Early in her graduate career, Donna took a course in Computational Biology. The computational problems inherent in genomic mapping, an important first step of the Human Genome Project, inspired her to apply her algorithmic and machine learning expertise to this practical challenge. The summer job she took at the MIT / Whitehead Institute Center for Genome Research (WICGR) in 1994 never really ended, though she completed her Ph.D. in Computer Science in 1996. Her thesis includes formal computational models of machine learning as well as the algorithms used to build the first large-scale integrated maps of the entire human genome.

After graduation, Donna formally joined the research staff of the MIT/WICGR as a postdoctoral associate leading the mapping informatics group. She worked on maps of the mouse and rat genomes as well as the human. She then joined the Cancer Genomics group, where she developed methods for analyzing data from the then-new expression microarray technology. Her work there led to the first paper showing that expression data could be used to classify cancer in a clincally relevant fashion.

In 2000, Donna moved to Genetics Institute (which later became Wyeth Research) in Cambridge, MA, where she worked on developing novel methods of analyzing gene expression data and applying these techniques to the support and analysis of pharmacogenomics in clinical trials.

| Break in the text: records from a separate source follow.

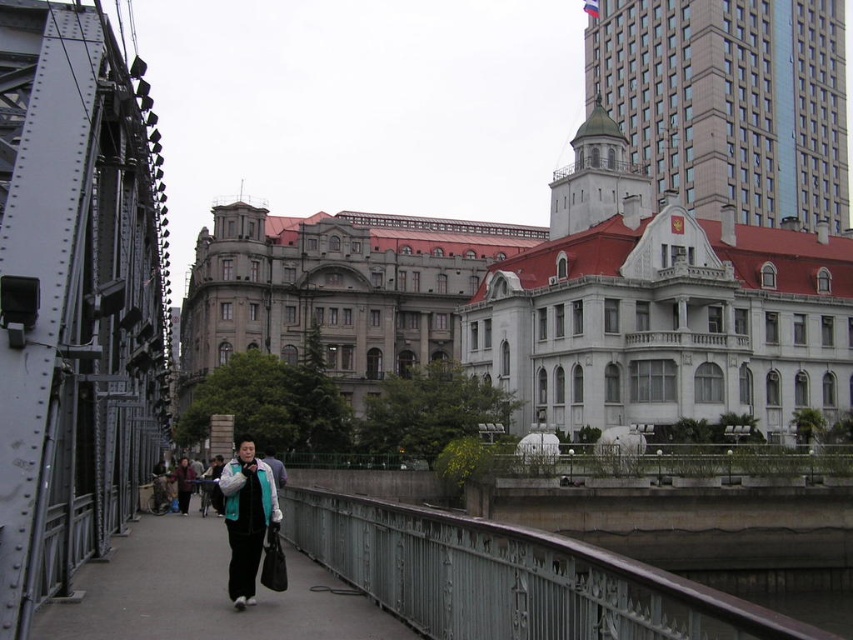 Question: Which point is closer to the camera?

Choices:
 (A) pos(230,496)
 (B) pos(213,474)
 (C) pos(514,573)

Answer: (C)

Question: Can you confirm if metallic gray pedestrian bridge at center is positioned to the right of black leather jacket at center?

Choices:
 (A) yes
 (B) no

Answer: (A)

Question: Is metallic gray pedestrian bridge at center positioned at the back of black fabric bag at center?

Choices:
 (A) no
 (B) yes

Answer: (A)

Question: Is black fabric bag at center above teal fabric jacket at center?

Choices:
 (A) yes
 (B) no

Answer: (B)

Question: Which of the following is the closest to the observer?

Choices:
 (A) black fabric bag at center
 (B) black leather jacket at center
 (C) metallic gray pedestrian bridge at center

Answer: (C)

Question: Among these objects, which one is nearest to the camera?

Choices:
 (A) metallic gray pedestrian bridge at center
 (B) black fabric bag at center
 (C) teal fabric jacket at center

Answer: (A) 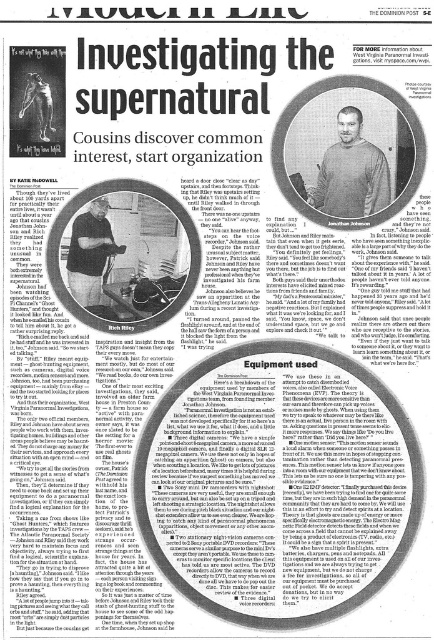 What is the location of the point with coordinates (351, 172) in the image?

The point with coordinates (351, 172) is located on the matte gray sweater at center.

You are a photographer who needs to adjust the lighting between the matte gray sweater at center and the camera. How far apart are they?

The matte gray sweater at center and the camera are 7.32 feet apart. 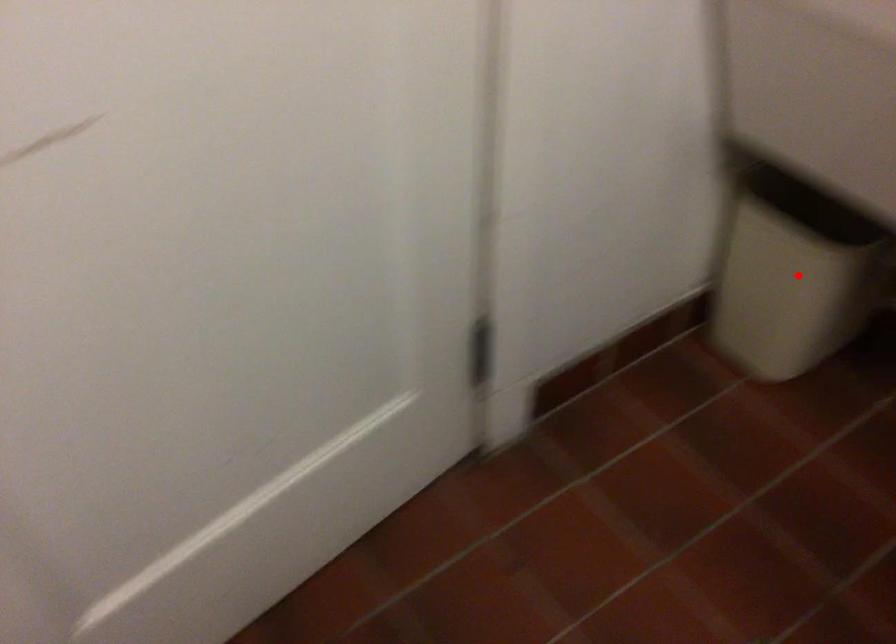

Jointly recruited by the Engineering and Medical Schools at Tufts, Donna was appointed as an Associate Professor of Computer Science in January, 2005, and she holds a secondary appointment in the Department of Pathology at Tufts University School of Medicine. She returns to academia eager to combine her practical drug-development expertise with her quest for better applications of genomic data to the diagnosis and treatment of human disease.